GOAL OF THE EXERCISE
Go through the entries below and print, exactly, the lines starting at the one with "короткого замыкания." and ending at the one with "Условия доставки подробно", keeping both ends and no others.

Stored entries

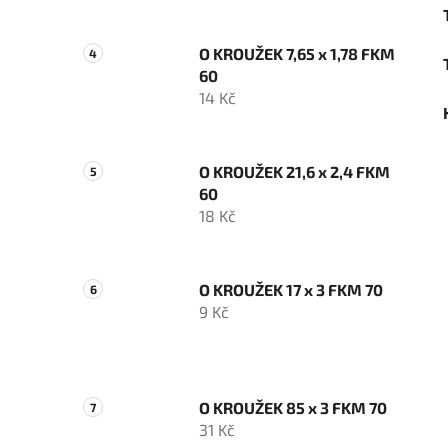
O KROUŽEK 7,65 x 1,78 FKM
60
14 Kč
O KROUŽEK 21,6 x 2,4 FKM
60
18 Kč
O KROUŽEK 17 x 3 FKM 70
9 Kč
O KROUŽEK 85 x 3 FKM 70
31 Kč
--
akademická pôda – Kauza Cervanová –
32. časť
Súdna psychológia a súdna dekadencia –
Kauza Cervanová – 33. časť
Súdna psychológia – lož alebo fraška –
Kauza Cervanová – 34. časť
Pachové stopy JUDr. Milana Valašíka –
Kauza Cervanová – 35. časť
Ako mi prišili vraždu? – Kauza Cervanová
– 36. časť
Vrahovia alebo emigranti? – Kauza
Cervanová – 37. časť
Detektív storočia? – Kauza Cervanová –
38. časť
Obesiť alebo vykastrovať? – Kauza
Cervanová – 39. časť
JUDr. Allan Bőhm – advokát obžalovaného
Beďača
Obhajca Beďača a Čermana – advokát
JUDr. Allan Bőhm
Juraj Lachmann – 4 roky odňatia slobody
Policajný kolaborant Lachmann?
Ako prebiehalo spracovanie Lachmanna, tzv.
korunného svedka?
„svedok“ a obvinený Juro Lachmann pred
* * *
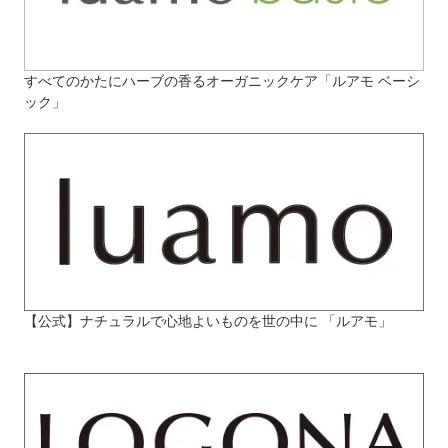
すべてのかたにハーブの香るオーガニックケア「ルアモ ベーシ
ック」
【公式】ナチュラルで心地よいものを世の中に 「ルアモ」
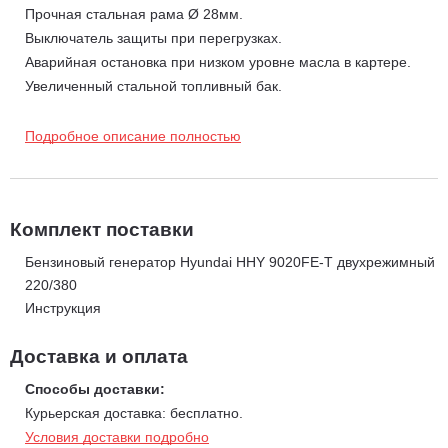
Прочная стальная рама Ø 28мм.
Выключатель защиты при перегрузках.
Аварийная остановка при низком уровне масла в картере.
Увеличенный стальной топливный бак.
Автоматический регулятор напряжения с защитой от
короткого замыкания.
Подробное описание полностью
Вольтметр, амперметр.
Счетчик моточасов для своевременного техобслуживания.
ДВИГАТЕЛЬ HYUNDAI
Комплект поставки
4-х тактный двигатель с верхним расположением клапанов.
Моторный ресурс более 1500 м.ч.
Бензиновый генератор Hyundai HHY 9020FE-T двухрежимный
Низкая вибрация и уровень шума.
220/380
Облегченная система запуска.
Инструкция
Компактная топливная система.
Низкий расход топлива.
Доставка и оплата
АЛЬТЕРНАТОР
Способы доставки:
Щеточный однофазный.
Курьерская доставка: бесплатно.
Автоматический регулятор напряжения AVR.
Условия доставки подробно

YOUR RESPONSE
короткого замыкания.
Подробное описание полностью
Вольтметр, амперметр.
Счетчик моточасов для своевременного техобслуживания.
ДВИГАТЕЛЬ HYUNDAI
Комплект поставки
4-х тактный двигатель с верхним расположением клапанов.
Моторный ресурс более 1500 м.ч.
Бензиновый генератор Hyundai HHY 9020FE-T двухрежимный
Низкая вибрация и уровень шума.
220/380
Облегченная система запуска.
Инструкция
Компактная топливная система.
Низкий расход топлива.
Доставка и оплата
АЛЬТЕРНАТОР
Способы доставки:
Щеточный однофазный.
Курьерская доставка: бесплатно.
Автоматический регулятор напряжения AVR.
Условия доставки подробно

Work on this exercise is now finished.